I’m disappointed again. Someone I invited to a 12-step meeting didn’t show up. I know he needs to come. He knows he needs to come, or at least he says he does. I think he isn’t hurting enough to make attending meetings a priority. He came to one or two meetings at my invitation but has yet to come solely on his own initiative. He doesn’t yet own his own recovery.
As a pastor, I see the same thing happen with seemingly non-addicted people. They come to church…occasionally. And they claim they enjoy it when they do, but they don’t come every week or even very regularly. Some are CEO attenders–Christmas and Easter Only. Some just come once in a while–when the guilt piles up, when someone nags them enough, when they are facing a crisis with a spiritual dimension.
My friend in need of the 12-steps is like that too. I suspect he will come again someday–when the guilt piles up, when a loved one nags him enough, or when he’s facing a crisis in his sobriety (like a slip or a relapse).
I know I was like that once in my recovery. I sought just enough help to get someone off my back or to ease the guilt I felt over an undisclosed relapse. I didn’t make meetings a priority; I didn’t make program calls; I didn’t value the 12-steps. I only sought temporary relief. The phrase “half measures” certainly applied to my recovery, and just like the Big Book says, they availed me nothing.
I remember our counselor telling me I had to make recovery a lifestyle. He said I had to own my own recovery. Recovery would never work for me if I did just enough to get my wife, my boss, or my accountability partner (or even my counselor) off my back. He told me (actually twice) that I needed to do a 90/90 (90 meetings in 90 days). I didn’t see the point of that at first, but after all, we’d paid him big bucks to straighten me out.

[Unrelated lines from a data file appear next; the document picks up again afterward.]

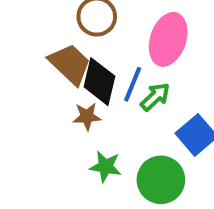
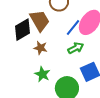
black diamond: (99, 82) -> (22, 30), moved, turned 30
blue line: (133, 84) -> (73, 28), moved

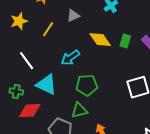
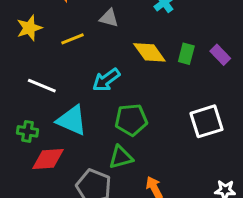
gray triangle: (73, 16) -> (109, 18), turned 40
yellow line: (48, 29) -> (72, 39), turned 35
white line: (27, 61) -> (42, 86), turned -30

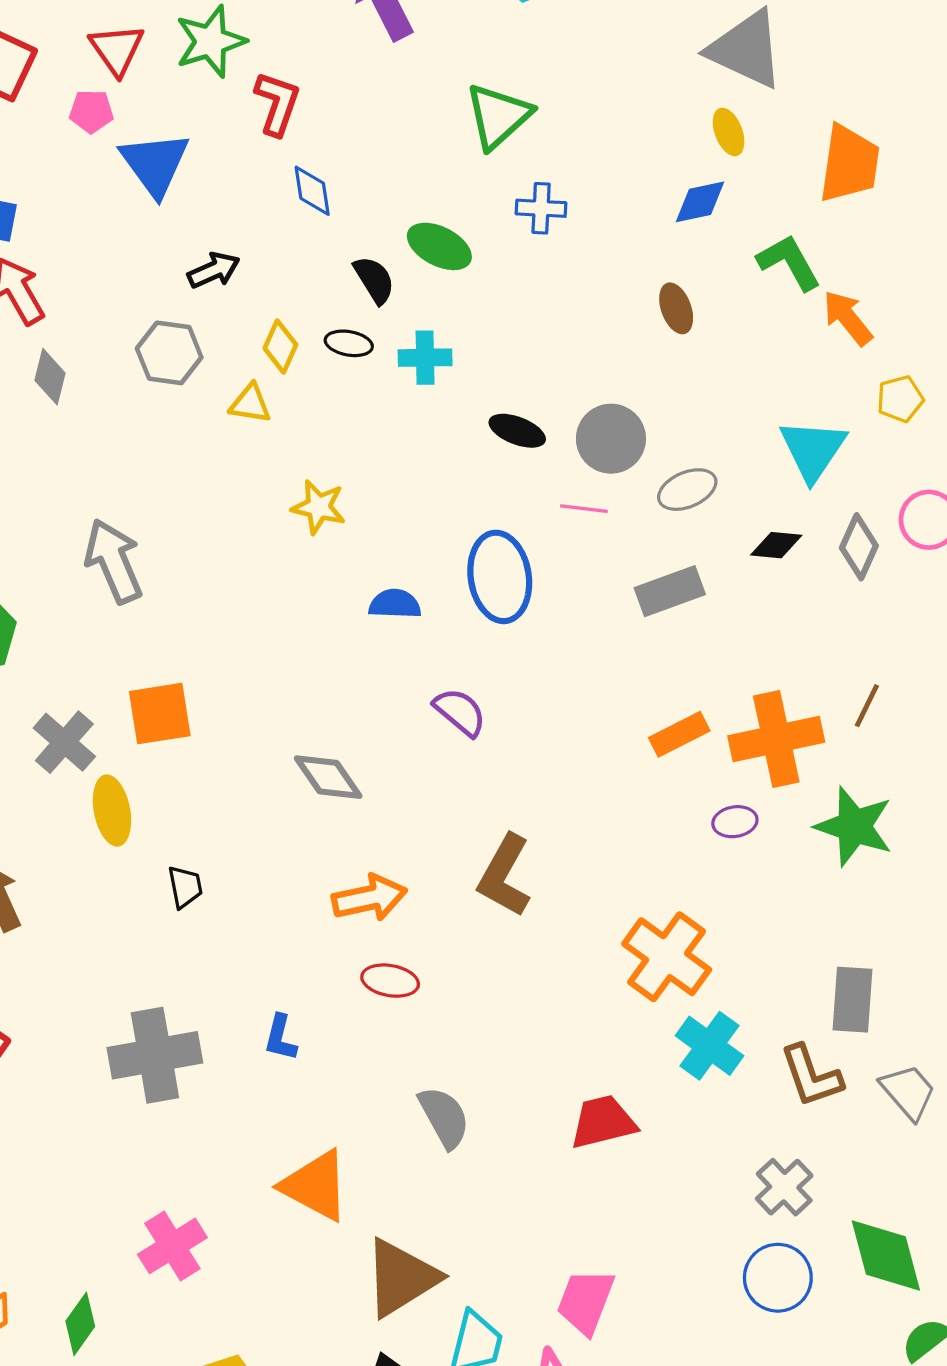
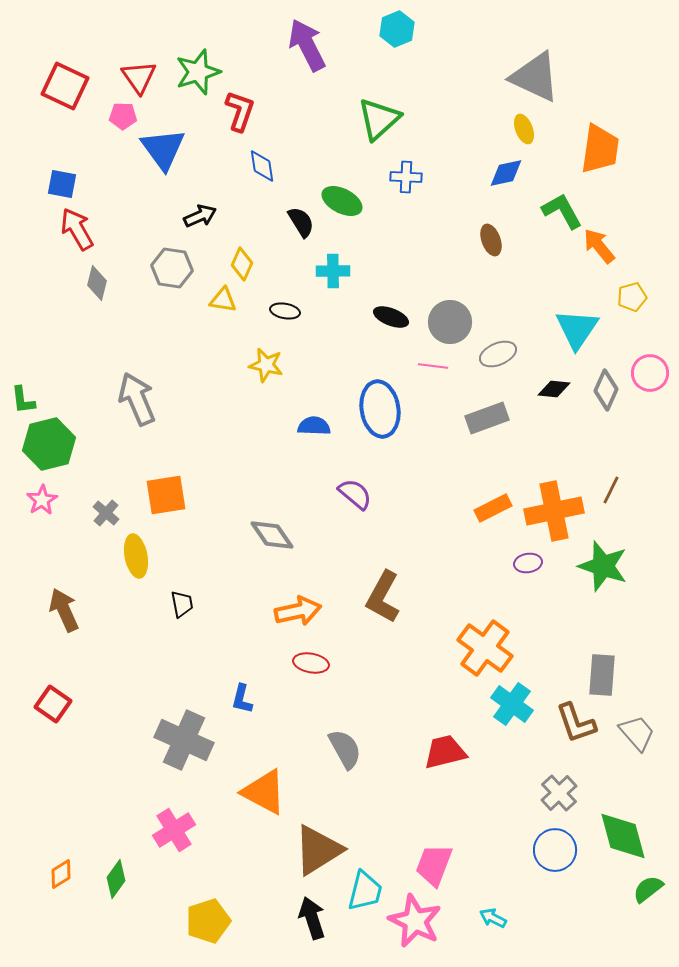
black ellipse: (349, 343) -> (285, 311), moved
gray cross: (64, 742) -> (106, 513), size x0.7
gray cross: (155, 1055) -> (184, 740), moved, turned 34

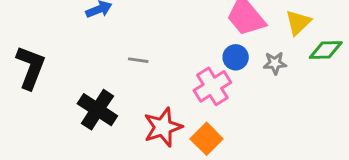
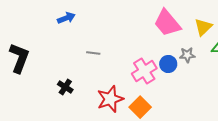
blue circle: (236, 57) -> (168, 64), moved
black cross: (97, 110) -> (65, 87), size x0.6

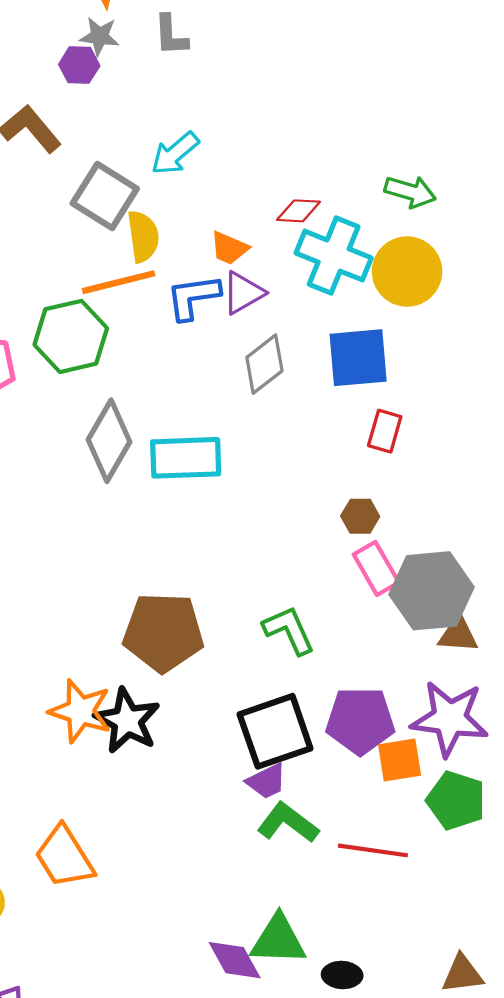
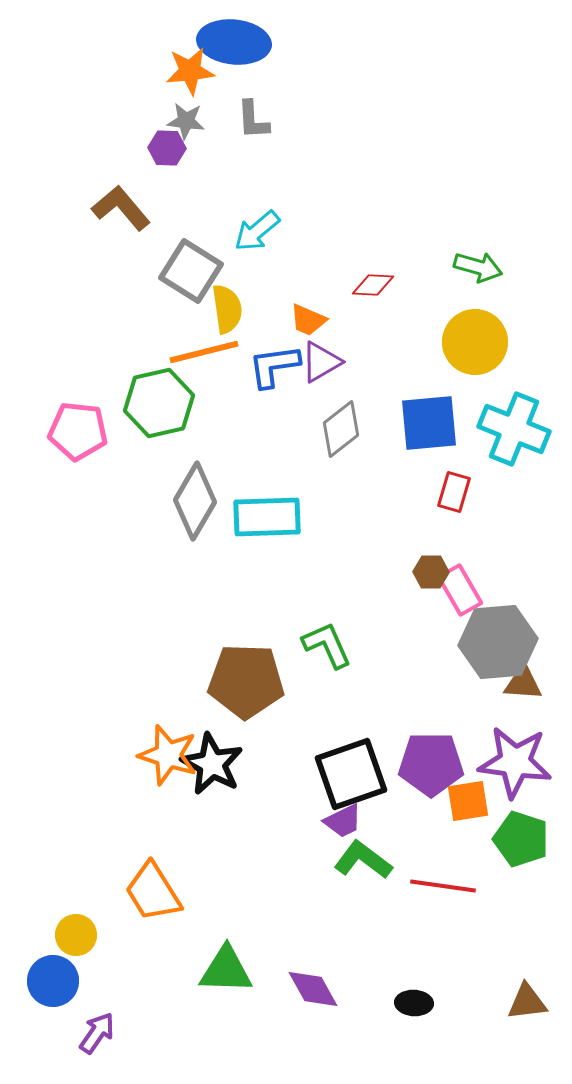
cyan cross: (334, 256) -> (514, 429), moved
pink rectangle: (376, 568) -> (460, 590), moved
green L-shape: (289, 630) -> (327, 645), moved
green triangle: (278, 940) -> (226, 970), moved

I really should take his advice. At first, I felt a little like Naaman taking a seven-fold dip in the Jordan, but then I started noticing that going to meetings was no longer the burden it was at first. Being sober, when I truly worked the program, was actually quite enjoyable. Between the 30th and 45th day of sobriety, I started noticing changes. People around me noticed even more changes than I recognized in myself. That was really encouraging. But I would have never experienced those blessings had I not owned my own recovery. Somehow, by God’s grace I began to surrender my self-will and all the half measures that availed me nothing. As the 12-steppers say, “It works when you work it!”